Work task
Starting from the line with "гадує про життя із колишнім чоловіком.", transcribe each line to the end of the records below. Copy them exactly and write nothing else.

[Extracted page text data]
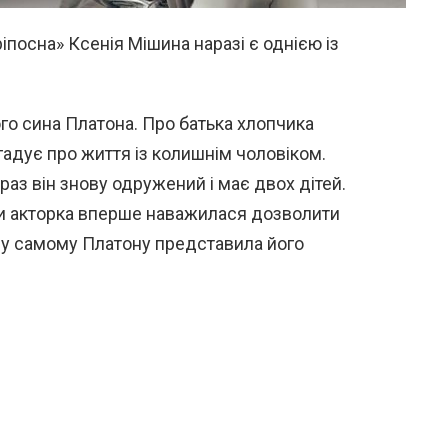
ріпосна» Ксенія Мішина наразі є однією із
ого сина Платона. Про батька хлопчика
гадує про життя із колишнім чоловіком.
раз він знову одружений і має двох дітей.
и акторка вперше наважилася дозволити
му самому Платону представила його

Response area
гадує про життя із колишнім чоловіком.
раз він знову одружений і має двох дітей.
и акторка вперше наважилася дозволити
му самому Платону представила його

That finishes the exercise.